Medical practice expenditures are the most overlooked component to physicians first starting out and not understood from the patient or consumer level. A private medical practice has day to day running expenses, rent of office space (lights, air conditioning, heating), negotiating insurance and vendor contracts as well as employee salaries and benefits must be covered by what the entire practice can financially generate. It’s why we’ll see less single practice physicians and more private practice partnerships to help in ownership and defraying the huge overhead it takes to run a successful practice.
These huge expenditures are why so many physicians are opting to just practice medicine and becoming salaried hospital owned employees (and not practice medicine while also running a business) . The hospital absorbs the cost of staffing and paying for the physician’s office. Hospital owned physicians see roughly the same number of patients a day and as a result much better work life balance. An example: a hospital owned surgeon can schedule only two surgeries (opposed to four when in private practice) a day in order to leave the hospital at a relatively normal time and make the same salary (ex: $300,000) regardless of how many procedures are done or how many patients they see in a day.
Hospital executives I’d spoken to over the last few years were alarmed at how drastically surgery across all specialties (a money maker for the hospital) had decreased when their physicians transitioned from private practice to hospital owned. For example surgeons operating at the hospital when in private practice may have done 100 of a particular procedure annually but when they became hospital owned salaried employees that same procedure was done only 25 times in one year.

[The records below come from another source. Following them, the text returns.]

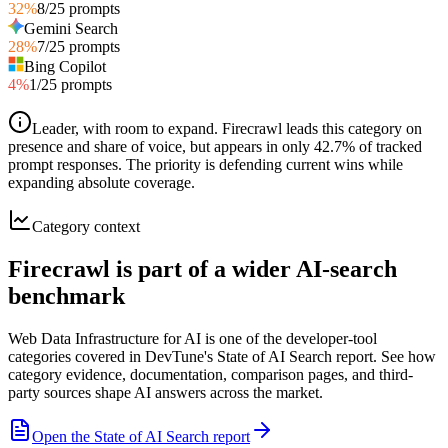
32
%
8
/
25
prompts
Gemini Search
28
%
7
/
25
prompts
Bing Copilot
4
%
1
/
25
prompts
Leader, with room to expand
.
Firecrawl leads this category on
presence and share of voice, but appears in only 42.7% of tracked
prompt responses. The priority is defending current wins while
expanding absolute coverage.
Category context
Firecrawl is part of a wider AI-search
benchmark
Web Data Infrastructure for AI is one of the developer-tool
categories covered in DevTune's State of AI Search report. See how
category evidence, documentation, comparison pages, and third-
party sources shape AI answers across the market.
Open the State of AI Search report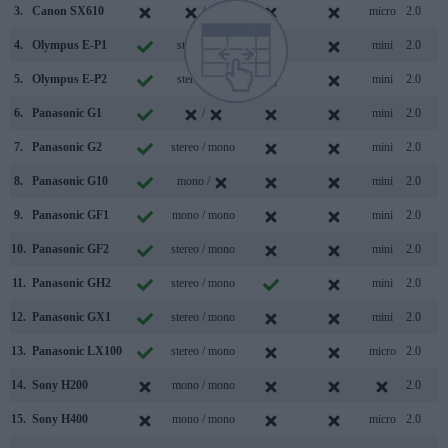
3.
Canon SX610
/
micro
2.0
4.
Olympus E-P1
stereo /
mini
2.0
5.
Olympus E-P2
stereo /
mini
2.0
6.
Panasonic G1
/
mini
2.0
7.
Panasonic G2
stereo / mono
mini
2.0
8.
Panasonic G10
mono /
mini
2.0
9.
Panasonic GF1
mono / mono
mini
2.0
10.
Panasonic GF2
stereo / mono
mini
2.0
11.
Panasonic GH2
stereo / mono
mini
2.0
12.
Panasonic GX1
stereo / mono
mini
2.0
13.
Panasonic LX100
stereo / mono
micro
2.0
14.
Sony H200
mono / mono
2.0
15.
Sony H400
mono / mono
micro
2.0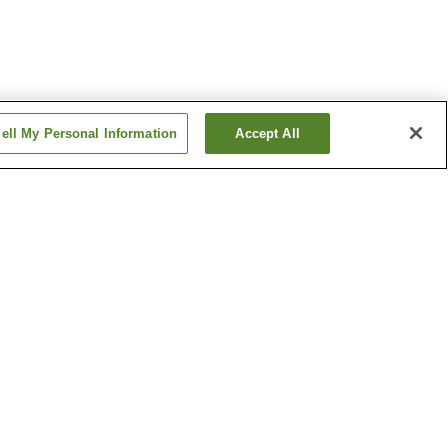
ell My Personal Information
Accept All
Arakogawa-koen Station
Chayagasaka Station
Show more
ine
Bansho-ji Temple
c
Higashiyama Sky Tower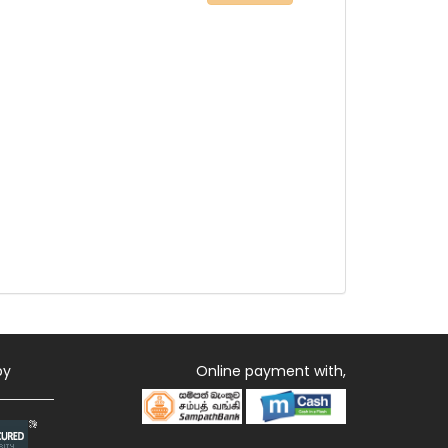
by
Online payment with,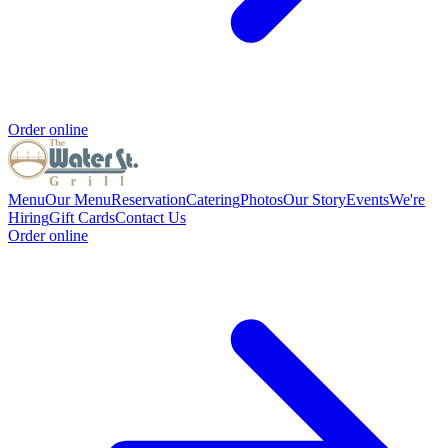
Order online
Menu
Our Menu
Reservation
Catering
Photos
Our Story
Events
We're
Hiring
Gift Cards
Contact Us
Order online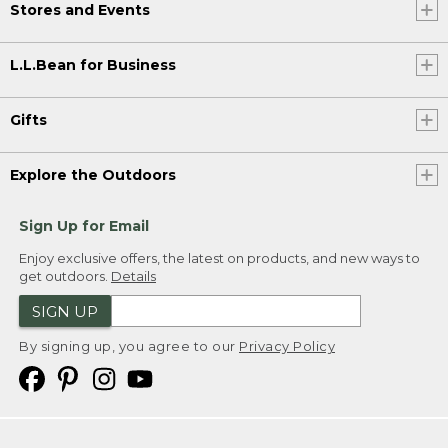
Stores and Events
L.L.Bean for Business
Gifts
Explore the Outdoors
Sign Up for Email
Enjoy exclusive offers, the latest on products, and new ways to
get outdoors.
Details
SIGN UP
By signing up, you agree to our
Privacy Policy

So before anyone judges think about your own job and if someone came in offered you your current salary (minus $1,000)-took away the worst part of your job and no one cared when or what you completed how motivated would you be overwork yourself for the same pay?
Physicians are working less than they used to—evidence shows that as compensation declines, the motivation to work harder declines too. KevinMD
I carefully explained to a group of hospital executives preplexed by their huge profit loss that the hospital took physician’s power to make business decisions away (one of the hospital goals to control spending), took incentive away by providing salary only, and along with that went employee accountability. This is no way a negative indictment to hospital owned physicians; and, is more of statement that hospital executives in place to run a business (and yes medicine is a business) weren’t equipped to anticipate, recognize or develop tools to prevent huge profit loss during the transitioning of private practice physicians to hospital owned physicians.
There are pros and cons to both scenarios for the physicians and for the patients. Private practice physicians should not be viewed as greedy any more than hospital owned physicians viewed as lazy. It’s simply understanding the differences and making choices that are best based off those facts. For instance, if it’s important to you that a sinus surgeon perform X number of procedures annually this information may help you determine which direction to go when selecting a surgeon. Again, any information is good information it’s what we choose do with it that counts.